(Saved data entries)
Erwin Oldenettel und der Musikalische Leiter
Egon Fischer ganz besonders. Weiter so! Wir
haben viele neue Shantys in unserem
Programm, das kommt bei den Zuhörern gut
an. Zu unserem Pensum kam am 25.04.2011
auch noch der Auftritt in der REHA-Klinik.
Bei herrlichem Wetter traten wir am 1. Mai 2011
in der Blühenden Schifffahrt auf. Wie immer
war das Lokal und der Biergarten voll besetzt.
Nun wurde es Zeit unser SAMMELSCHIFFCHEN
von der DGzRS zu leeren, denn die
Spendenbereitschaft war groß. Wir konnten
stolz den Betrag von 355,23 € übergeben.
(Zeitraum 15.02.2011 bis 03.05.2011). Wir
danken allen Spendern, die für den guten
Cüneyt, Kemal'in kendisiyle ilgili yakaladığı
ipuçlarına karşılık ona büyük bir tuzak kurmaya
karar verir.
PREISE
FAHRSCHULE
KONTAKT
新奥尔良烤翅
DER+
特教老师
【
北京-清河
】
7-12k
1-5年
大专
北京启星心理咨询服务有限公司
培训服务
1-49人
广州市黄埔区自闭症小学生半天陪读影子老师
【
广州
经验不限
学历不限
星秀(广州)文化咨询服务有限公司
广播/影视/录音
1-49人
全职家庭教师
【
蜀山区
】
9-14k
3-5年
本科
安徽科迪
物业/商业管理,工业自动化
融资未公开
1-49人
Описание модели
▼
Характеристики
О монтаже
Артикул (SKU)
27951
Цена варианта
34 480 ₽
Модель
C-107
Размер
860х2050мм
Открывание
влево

...

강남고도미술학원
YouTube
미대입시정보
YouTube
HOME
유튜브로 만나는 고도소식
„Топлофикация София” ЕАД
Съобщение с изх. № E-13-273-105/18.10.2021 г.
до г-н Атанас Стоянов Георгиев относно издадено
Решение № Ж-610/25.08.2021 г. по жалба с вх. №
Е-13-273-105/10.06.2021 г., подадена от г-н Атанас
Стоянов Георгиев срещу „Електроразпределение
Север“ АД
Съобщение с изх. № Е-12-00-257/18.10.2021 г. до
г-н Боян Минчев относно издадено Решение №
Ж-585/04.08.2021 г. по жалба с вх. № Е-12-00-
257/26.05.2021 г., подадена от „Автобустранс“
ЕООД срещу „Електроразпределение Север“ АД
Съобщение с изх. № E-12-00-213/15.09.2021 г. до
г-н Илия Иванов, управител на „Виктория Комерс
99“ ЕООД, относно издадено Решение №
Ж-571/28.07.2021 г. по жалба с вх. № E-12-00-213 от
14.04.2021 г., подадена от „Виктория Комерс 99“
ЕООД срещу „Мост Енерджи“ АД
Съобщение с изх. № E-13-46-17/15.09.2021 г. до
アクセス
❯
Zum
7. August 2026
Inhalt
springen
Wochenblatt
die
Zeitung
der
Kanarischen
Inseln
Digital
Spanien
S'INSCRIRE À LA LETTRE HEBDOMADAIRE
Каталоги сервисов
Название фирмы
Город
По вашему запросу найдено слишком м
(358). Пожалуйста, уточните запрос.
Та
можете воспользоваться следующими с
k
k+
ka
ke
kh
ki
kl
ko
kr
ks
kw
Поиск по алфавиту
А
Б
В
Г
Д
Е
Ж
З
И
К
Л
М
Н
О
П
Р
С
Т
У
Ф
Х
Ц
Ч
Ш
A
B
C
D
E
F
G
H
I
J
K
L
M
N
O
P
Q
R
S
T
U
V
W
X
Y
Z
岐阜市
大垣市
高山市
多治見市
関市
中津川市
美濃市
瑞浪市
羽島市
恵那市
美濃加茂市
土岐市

---

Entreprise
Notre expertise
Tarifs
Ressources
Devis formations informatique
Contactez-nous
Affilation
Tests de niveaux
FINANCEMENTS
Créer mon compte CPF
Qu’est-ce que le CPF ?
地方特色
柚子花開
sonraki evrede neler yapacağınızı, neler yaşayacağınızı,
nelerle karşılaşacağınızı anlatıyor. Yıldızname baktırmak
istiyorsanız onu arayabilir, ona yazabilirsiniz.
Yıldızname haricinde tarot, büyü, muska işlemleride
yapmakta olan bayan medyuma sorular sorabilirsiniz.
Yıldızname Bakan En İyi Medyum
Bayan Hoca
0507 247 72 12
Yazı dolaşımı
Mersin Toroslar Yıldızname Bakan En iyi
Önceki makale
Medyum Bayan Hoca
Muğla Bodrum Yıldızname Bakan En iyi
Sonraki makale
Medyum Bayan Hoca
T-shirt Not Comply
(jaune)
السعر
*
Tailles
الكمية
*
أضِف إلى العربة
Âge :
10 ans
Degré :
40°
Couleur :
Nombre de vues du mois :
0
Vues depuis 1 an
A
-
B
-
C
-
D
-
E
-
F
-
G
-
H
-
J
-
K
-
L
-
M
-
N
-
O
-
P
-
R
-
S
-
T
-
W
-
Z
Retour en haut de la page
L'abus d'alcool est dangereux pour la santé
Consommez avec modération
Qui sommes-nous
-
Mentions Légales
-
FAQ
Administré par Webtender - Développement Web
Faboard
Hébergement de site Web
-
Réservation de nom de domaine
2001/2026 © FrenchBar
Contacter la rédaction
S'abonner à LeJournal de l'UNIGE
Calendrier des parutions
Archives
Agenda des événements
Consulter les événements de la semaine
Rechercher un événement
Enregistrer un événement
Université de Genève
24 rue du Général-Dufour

▸ Your assignment
Your answer should consist of the lines from the line with "Calendrier des parutions" to the line with "24 rue du Général-Dufour" above, repeated exactly, both ends included.

▸ Solved problem
Calendrier des parutions
Archives
Agenda des événements
Consulter les événements de la semaine
Rechercher un événement
Enregistrer un événement
Université de Genève
24 rue du Général-Dufour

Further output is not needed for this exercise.